Dall’1 al 14 dicembre 1963 si tenne a Roma il convegno della Accademia nazionale dei Lincei su “La funzione dell’Università nel mondo contemporaneo”. Parlarono, ognuno per la rispettiva disciplina, illustri docenti: dopo la relazione introduttiva affidata a Giovanni Calò, presero la parola Paolo Dore, Antonino Pagliaro, Eligio Perucca, Alberto Maria Ghisalberti, Felice Battaglia, Eugenio G. Togliatti, Giovanni Favilli, Giulio De Marchi, Arturo Carlo Jemolo. La rivista “Il Mulino” dedicò al convegno nove pagine di commento. Una serrata e utilissima analisi (non firmata, quindi redazionale) dei singoli discorsi, preceduta da un rispettoso apprezzamento per l’iniziativa dell’Accademia. Ma conclusa con una critica severa e assai pertinente sulle omissioni e i silenzi del convegno, che spiega molto della contrastata storia dei decenni successivi al miracolo economico; e che – riletta oggi a distanza di 60 anni – suona, pur senza voler tacere i progressi compiuti, per certi versi ancora attuale.

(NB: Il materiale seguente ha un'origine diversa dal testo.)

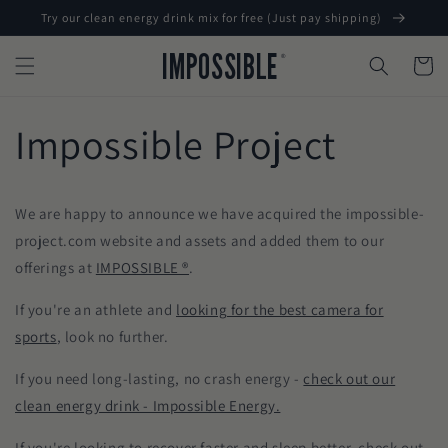
Skip to
Try our clean energy drink mix for free (Just pay shipping)
content
IMPOSSIBLE
®
Cart
Impossible Project
We are happy to announce we have acquired the impossible-
project.com website and assets and added them to our
offerings at
IMPOSSIBLE ®
.
If you're an athlete and
looking for the best camera for
sports
, look no further.
If you need long-lasting, no crash energy -
check out our
clean energy drink - Impossible Energy.
If you're looking to recover faster and sleep better, check out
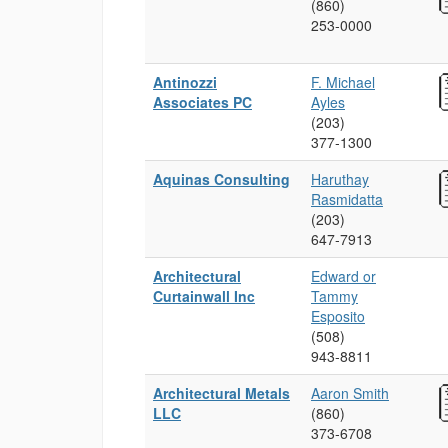
(860)
253‑0000
Antinozzi
F. Michael
Associates PC
Ayles
(203)
377‑1300
Aquinas Consulting
Haruthay
Rasmidatta
(203)
647‑7913
Architectural
Edward or
Curtainwall Inc
Tammy
Esposito
(508)
943‑8811
Architectural Metals
Aaron Smith
LLC
(860)
373‑6708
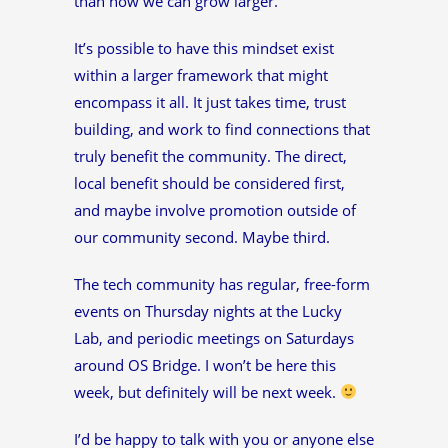
than how we can grow larger.
It’s possible to have this mindset exist
within a larger framework that might
encompass it all. It just takes time, trust
building, and work to find connections that
truly benefit the community. The direct,
local benefit should be considered first,
and maybe involve promotion outside of
our community second. Maybe third.
The tech community has regular, free-form
events on Thursday nights at the Lucky
Lab, and periodic meetings on Saturdays
around OS Bridge. I won’t be here this
week, but definitely will be next week.
I’d be happy to talk with you or anyone else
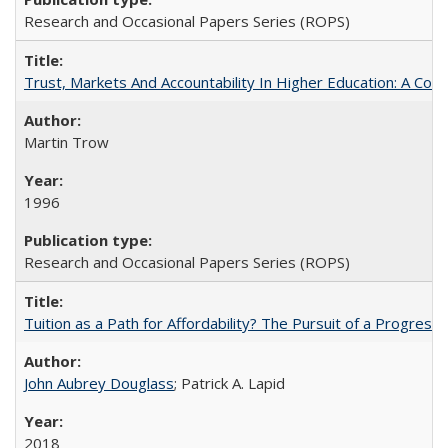
Research and Occasional Papers Series (ROPS)
Trust, Markets And Accountability In Higher Education: A Co
Martin Trow
1996
Research and Occasional Papers Series (ROPS)
Tuition as a Path for Affordability? The Pursuit of a Progressi
John Aubrey Douglass
; Patrick A. Lapid
2018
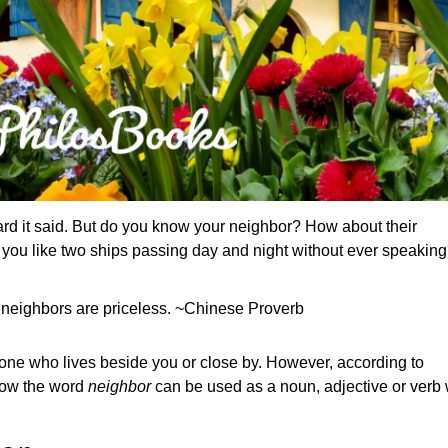
ard it said. But do you know your neighbor? How about their
you like two ships passing day and night without ever speakin
neighbors are priceless. ~Chinese Proverb
as one who lives beside you or close by. However, according to
know the word
neighbor
can be used as a noun, adjective or verb 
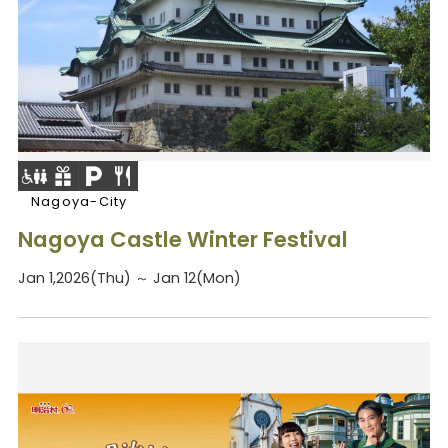
Nagoya-City
Nagoya Castle Winter Festival
Jan 1,2026(Thu) ～ Jan 12(Mon)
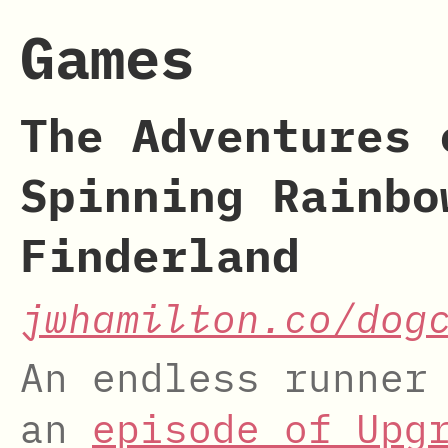
Games
The Adventures 
Spinning Rainbo
Finderland
jwhamilton.co/dog
An endless runner
an
episode of Upg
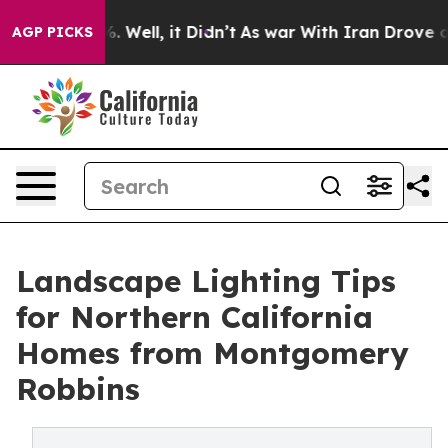
 40%. Well, it Didn’t
As war With Iran Drove oil Pri
AGP PICKS
Landscape Lighting Tips
for Northern California
Homes from Montgomery
Robbins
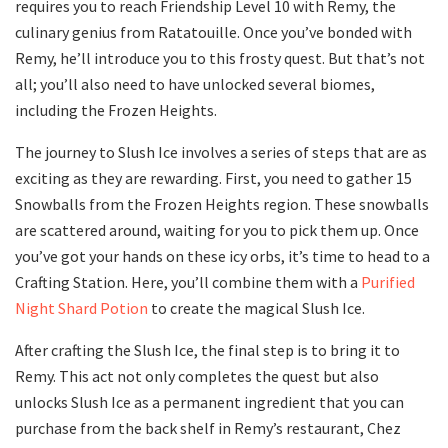
requires you to reach Friendship Level 10 with Remy, the
culinary genius from Ratatouille. Once you’ve bonded with
Remy, he’ll introduce you to this frosty quest. But that’s not
all; you’ll also need to have unlocked several biomes,
including the Frozen Heights.
The journey to Slush Ice involves a series of steps that are as
exciting as they are rewarding. First, you need to gather 15
Snowballs from the Frozen Heights region. These snowballs
are scattered around, waiting for you to pick them up. Once
you’ve got your hands on these icy orbs, it’s time to head to a
Crafting Station. Here, you’ll combine them with a
Purified
Night Shard Potion
to create the magical Slush Ice.
After crafting the Slush Ice, the final step is to bring it to
Remy. This act not only completes the quest but also
unlocks Slush Ice as a permanent ingredient that you can
purchase from the back shelf in Remy’s restaurant, Chez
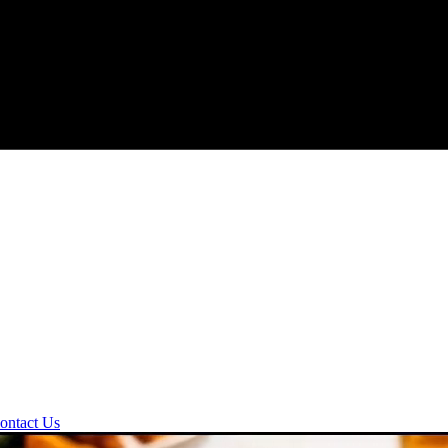
ontact Us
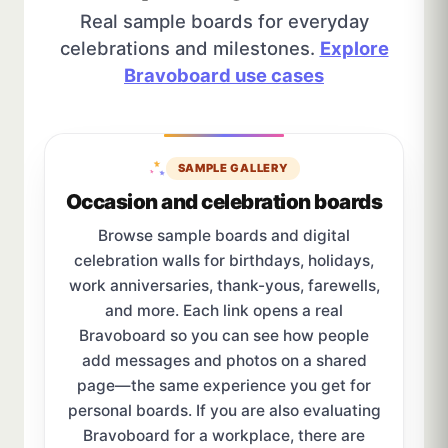
Real sample boards for everyday
celebrations and milestones.
Explore
Bravoboard use cases
SAMPLE GALLERY
Occasion and celebration boards
Browse sample boards and digital
celebration walls for birthdays, holidays,
work anniversaries, thank-yous, farewells,
and more. Each link opens a real
Bravoboard so you can see how people
add messages and photos on a shared
page—the same experience you get for
personal boards. If you are also evaluating
Bravoboard for a workplace, there are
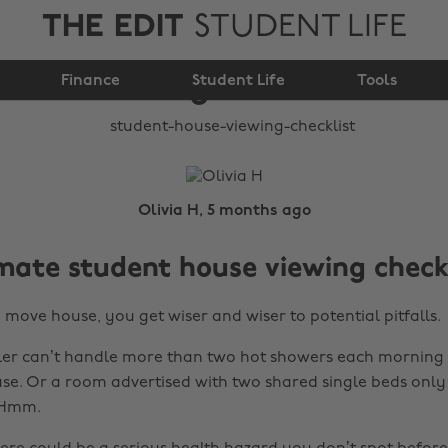
THE EDIT
STUDENT LIFE
Student House
Finance
Viewing Checklist
Student Life
Tools
Olivia H, 5 months ago
mate student house viewing check
 move house, you get wiser and wiser to potential pitfalls.
er can’t handle more than two hot showers each morning a
se. Or a room advertised with two shared single beds only
 Hmm.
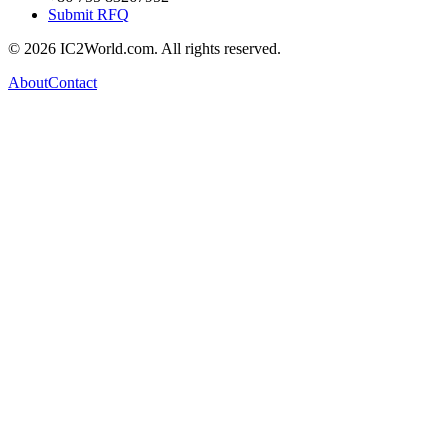
Submit RFQ
© 2026 IC2World.com. All rights reserved.
About
Contact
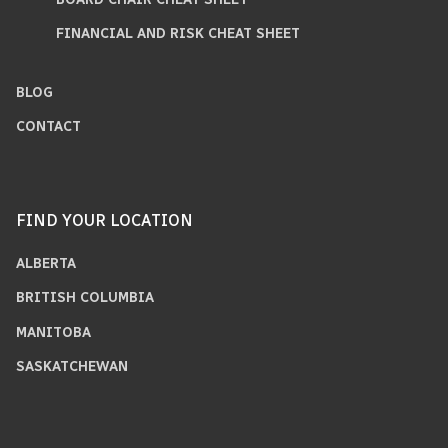
FINANCIAL AND RISK CHEAT SHEET
BLOG
CONTACT
FIND YOUR LOCATION
ALBERTA
BRITISH COLUMBIA
MANITOBA
SASKATCHEWAN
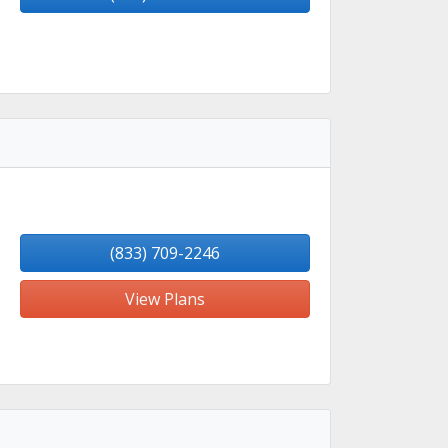
(833) 709-2246
View Plans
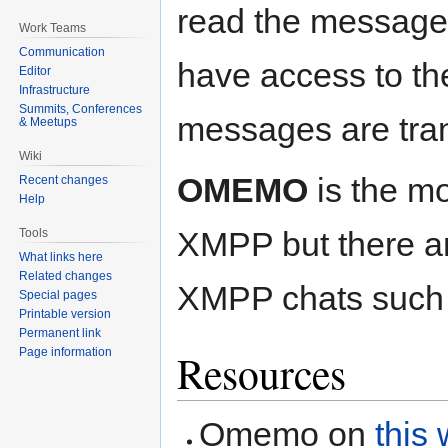
read the message
Work Teams
Communication
have access to th
Editor
Infrastructure
Summits, Conferences
messages are trans
& Meetups
Wiki
OMEMO
is the mo
Recent changes
Help
XMPP but there ar
Tools
What links here
Related changes
XMPP chats such
Special pages
Printable version
Permanent link
Page information
Resources
Omemo on
this 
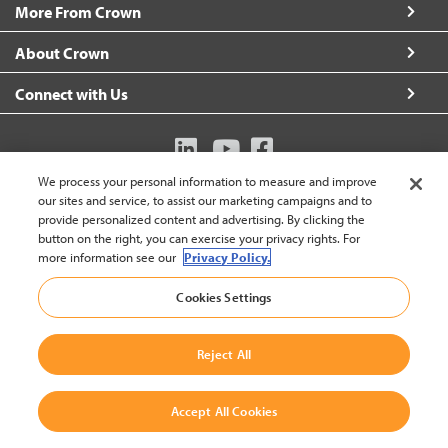
More From Crown
About Crown
Connect with Us
We process your personal information to measure and improve
Australia (change)
our sites and service, to assist our marketing campaigns and to
provide personalized content and advertising. By clicking the
button on the right, you can exercise your privacy rights. For
more information see our
Privacy Policy.
Back to
Cookies Settings
© 2002-2026 Crown Equipment Corporation
Legal Policy
|
Data Use Policy
|
Whistleblowing and Whistleblower Protection Policy
|
Reject All
Crown Australia Whistleblower Policy
Accept All Cookies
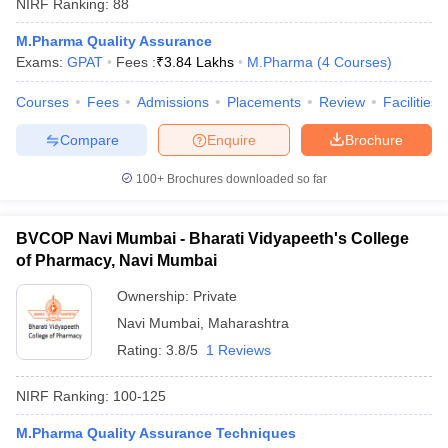
NIRF Ranking:
88
M.Pharma Quality Assurance
Exams:
GPAT
Fees :
₹
3.84 Lakhs
M.Pharma
(
4
Courses
)
Courses
Fees
Admissions
Placements
Review
Facilities
Compare
Enquire
Brochure
100+
Brochures downloaded so far
BVCOP Navi Mumbai - Bharati Vidyapeeth's College
of Pharmacy, Navi Mumbai
Ownership:
Private
Navi Mumbai
,
Maharashtra
Rating:
3.8/5
1 Reviews
NIRF Ranking:
100-125
M.Pharma Quality Assurance Techniques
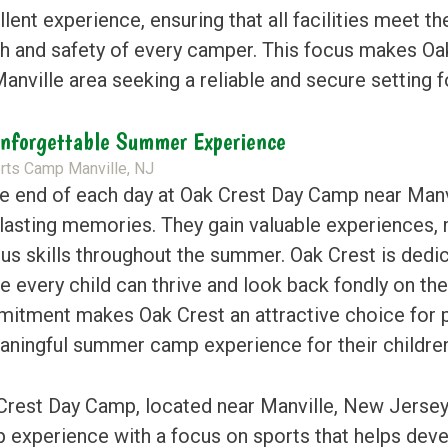
lent experience, ensuring that all facilities meet t
th and safety of every camper. This focus makes Oak
anville area seeking a reliable and secure setting fo
nforgettable Summer Experience
he end of each day at Oak Crest Day Camp near Ma
 lasting memories. They gain valuable experiences,
ous skills throughout the summer. Oak Crest is dedi
e every child can thrive and look back fondly on th
itment makes Oak Crest an attractive choice for p
aningful summer camp experience for their children
Crest Day Camp, located near Manville, New Jersey
 experience with a focus on sports that helps dev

Il basso livello degli studi economici, la poca conoscenza delle tecniche sociologiche, il disinteresse per un certo tipo di ricerca storica – e non a caso parliamo di storia in questo contesto – sono fattori che certamente contribuiscono a spiegare le carenze sopra lamentate. Che nulla sia stato detto a questo riguardo nel convegno dei Lincei, che della Facoltà di economia e commercio e di scienze politiche si sia del tutto taciuto, quando proprio esse e di riflesso la Facoltà di giurisprudenza sono quelle più bisognevoli di totali riforme, sta a dimostrare una volta di più, purtroppo, la scarsa sensibilità che i nostri ambienti accademici – parliamo appunto di ambienti, e non di persone – dimostrano verso l’effettiva e concreta problematica della società italiana attuale, la quale non può più accontentarsi di avere il migliore avvocato possibile, o anche il migliore ingegnere e il miglior medico, ma esige che a ogni posto corrisponda una competenza e che alla tanto ricca e varia articolazione sociale corrisponda una serie altrettanto ricca e varia di competenze, di impegni e di responsabilità professionali. In definitiva ci sembra di poter dire che i Lincei si sono mossi da par loro nel delineare le carenze e le insufficienze dell’Università italiana; hanno quasi sempre sostenuto con larghissima apertura le tesi più innovatrici, fino a quando si è trattato dei problemi più famigliari all’ambiente accademico, quali l’organizzazione della ricerca scientifica, la formazione dei quadri universitari e dei docenti delle scuole secondarie, la formazione scientifica dei professionisti tradizionali; sono mancati completamente all’attesa (…) quando si è trattato di comprendere fino a che punto la società moderna, accentuatamente sviluppatasi nelle attività terziarie, sempre più socializzata e socializzantesi, chiede all’Università di trasformarsi nelle strutture e nei metodi, perché le sia di guida e la diriga e sia ancor oggi, come già in passato, alimentatrice di studi, di energie, di ideali.
I Lincei discutono sull’università, in “Il Mulino”, XIII, n. 136, febbraio 1964, pp. 227-235.